Anthropology major Lauren Wright, a sophomore, says she’s interested in the human relationship with the environment and is exploring a possible career in underwater archaeology. She likes the active, real-time application of research techniques and data collection offered by the program.
“In a standard classroom setting, we’re often just given the textbooks and … here’s the data that’s already been collected. And here’s how it’s already been interpreted,” she says. “Here we are actually taking the measurements, taking in the data and analyzing it for ourselves. I think it’s absolutely amazing.”

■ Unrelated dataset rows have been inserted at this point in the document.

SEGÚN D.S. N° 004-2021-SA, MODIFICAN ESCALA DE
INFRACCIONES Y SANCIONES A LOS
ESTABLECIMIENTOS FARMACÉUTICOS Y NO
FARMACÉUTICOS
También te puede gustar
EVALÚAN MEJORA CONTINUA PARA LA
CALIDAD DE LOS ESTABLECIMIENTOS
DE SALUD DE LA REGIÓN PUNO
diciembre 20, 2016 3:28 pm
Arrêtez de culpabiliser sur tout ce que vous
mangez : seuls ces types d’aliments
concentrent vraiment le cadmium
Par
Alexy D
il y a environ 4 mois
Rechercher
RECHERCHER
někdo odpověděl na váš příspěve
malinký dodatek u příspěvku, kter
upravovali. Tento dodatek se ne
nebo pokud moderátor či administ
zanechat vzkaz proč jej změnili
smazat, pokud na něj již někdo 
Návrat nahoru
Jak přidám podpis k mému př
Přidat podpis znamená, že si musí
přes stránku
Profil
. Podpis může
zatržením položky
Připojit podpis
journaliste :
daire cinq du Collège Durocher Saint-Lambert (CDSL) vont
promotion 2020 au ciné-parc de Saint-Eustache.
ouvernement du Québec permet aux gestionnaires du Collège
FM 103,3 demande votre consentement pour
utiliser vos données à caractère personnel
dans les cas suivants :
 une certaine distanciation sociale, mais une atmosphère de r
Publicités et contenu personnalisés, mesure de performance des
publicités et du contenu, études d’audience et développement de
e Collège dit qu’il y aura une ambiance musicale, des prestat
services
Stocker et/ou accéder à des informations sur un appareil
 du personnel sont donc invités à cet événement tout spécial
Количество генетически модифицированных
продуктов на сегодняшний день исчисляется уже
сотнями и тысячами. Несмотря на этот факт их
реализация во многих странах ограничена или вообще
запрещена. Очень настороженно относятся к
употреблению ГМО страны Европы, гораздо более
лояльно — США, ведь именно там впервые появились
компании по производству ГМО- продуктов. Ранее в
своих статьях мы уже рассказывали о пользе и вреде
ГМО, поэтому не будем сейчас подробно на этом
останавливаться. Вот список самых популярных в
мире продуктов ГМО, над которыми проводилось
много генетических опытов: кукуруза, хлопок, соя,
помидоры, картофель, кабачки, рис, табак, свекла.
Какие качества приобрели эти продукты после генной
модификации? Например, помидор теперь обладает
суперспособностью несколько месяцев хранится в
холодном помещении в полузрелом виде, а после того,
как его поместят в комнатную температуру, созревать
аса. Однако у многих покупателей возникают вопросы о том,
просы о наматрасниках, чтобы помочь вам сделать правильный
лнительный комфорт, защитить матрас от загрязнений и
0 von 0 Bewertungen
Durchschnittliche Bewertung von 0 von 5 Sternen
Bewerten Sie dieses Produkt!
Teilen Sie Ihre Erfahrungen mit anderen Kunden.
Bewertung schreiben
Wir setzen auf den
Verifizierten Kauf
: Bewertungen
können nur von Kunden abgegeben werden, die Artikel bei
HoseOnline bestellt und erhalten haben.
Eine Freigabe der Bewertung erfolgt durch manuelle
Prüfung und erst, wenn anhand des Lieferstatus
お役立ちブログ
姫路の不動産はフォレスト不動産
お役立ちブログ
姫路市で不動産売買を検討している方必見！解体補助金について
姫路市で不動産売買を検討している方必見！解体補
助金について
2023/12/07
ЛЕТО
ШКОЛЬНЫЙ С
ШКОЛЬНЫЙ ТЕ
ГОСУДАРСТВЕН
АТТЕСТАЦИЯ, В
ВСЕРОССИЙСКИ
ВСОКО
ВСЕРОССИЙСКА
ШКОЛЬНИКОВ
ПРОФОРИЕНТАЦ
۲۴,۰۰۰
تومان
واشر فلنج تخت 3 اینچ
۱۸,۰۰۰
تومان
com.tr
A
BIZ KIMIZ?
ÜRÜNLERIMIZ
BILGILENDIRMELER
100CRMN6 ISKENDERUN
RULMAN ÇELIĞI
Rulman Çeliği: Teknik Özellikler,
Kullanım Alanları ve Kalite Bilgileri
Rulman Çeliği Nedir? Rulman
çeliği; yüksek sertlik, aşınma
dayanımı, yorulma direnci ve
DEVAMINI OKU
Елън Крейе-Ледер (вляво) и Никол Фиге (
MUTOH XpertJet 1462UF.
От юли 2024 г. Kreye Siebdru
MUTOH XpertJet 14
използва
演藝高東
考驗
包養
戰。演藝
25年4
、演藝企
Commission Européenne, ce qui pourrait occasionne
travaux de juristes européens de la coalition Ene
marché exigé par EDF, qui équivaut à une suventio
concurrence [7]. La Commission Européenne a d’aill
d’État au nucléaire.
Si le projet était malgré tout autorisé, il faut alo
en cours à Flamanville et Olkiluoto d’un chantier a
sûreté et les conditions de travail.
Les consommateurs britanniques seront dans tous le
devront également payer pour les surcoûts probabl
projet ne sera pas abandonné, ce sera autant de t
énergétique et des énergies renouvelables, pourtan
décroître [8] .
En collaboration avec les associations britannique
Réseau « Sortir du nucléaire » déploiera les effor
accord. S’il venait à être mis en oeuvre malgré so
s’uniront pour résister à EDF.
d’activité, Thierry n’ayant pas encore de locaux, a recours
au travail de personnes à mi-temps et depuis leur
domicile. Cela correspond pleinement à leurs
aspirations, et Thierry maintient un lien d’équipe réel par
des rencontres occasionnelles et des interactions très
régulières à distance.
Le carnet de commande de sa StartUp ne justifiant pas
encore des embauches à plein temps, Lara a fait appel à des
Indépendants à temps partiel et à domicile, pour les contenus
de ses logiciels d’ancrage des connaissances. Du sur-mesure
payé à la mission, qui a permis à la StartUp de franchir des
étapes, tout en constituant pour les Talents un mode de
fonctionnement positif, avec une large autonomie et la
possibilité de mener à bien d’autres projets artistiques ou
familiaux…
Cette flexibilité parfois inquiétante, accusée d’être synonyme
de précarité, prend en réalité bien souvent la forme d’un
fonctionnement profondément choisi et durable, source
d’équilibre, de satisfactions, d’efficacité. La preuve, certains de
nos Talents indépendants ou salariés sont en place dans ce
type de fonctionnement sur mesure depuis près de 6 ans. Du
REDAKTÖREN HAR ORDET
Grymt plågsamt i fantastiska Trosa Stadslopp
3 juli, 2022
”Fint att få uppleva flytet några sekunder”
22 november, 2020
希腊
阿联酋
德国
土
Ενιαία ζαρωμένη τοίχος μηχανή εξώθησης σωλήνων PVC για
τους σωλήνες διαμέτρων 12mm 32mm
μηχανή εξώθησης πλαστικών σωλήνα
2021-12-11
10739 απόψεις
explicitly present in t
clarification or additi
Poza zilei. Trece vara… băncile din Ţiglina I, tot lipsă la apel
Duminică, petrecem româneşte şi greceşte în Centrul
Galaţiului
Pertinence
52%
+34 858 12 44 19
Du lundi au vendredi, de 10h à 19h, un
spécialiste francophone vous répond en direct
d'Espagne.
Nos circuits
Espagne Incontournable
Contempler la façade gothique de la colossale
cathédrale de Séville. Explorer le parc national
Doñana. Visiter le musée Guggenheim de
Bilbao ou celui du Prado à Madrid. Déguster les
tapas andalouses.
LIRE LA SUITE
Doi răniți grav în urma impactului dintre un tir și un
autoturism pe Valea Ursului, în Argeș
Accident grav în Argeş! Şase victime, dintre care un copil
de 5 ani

As the group wrapped up its observations on the pier, a front moved in, bringing rain and postponing a potential visit to another beachfront location, but with plenty of time left in the semester, their field trip plans still included kayak outings, a pontoon boat trip and wetland visits.
Despite the successful start to the program, due to COVID-19 students did not return after spring break and continued their coursework through virtual methods to complete the spring semester.
Reide Corbett, executive director of the Coastal Studies Institute, said plans are to resume the program next spring and eventually expand it to fall and spring semesters.
ECU’s Outer Banks Campus is home to the CSI, a partnership among ECU and other UNC System schools. Completed in 2012, the facility spans 213 acres of marshes, scrub wetlands, forested wetlands and sound ecosystem. It houses dive and research vessels, a wave tank, and laboratory and classroom space. Major research areas include renewable ocean energy, coastal sustainability and maritime archaeology.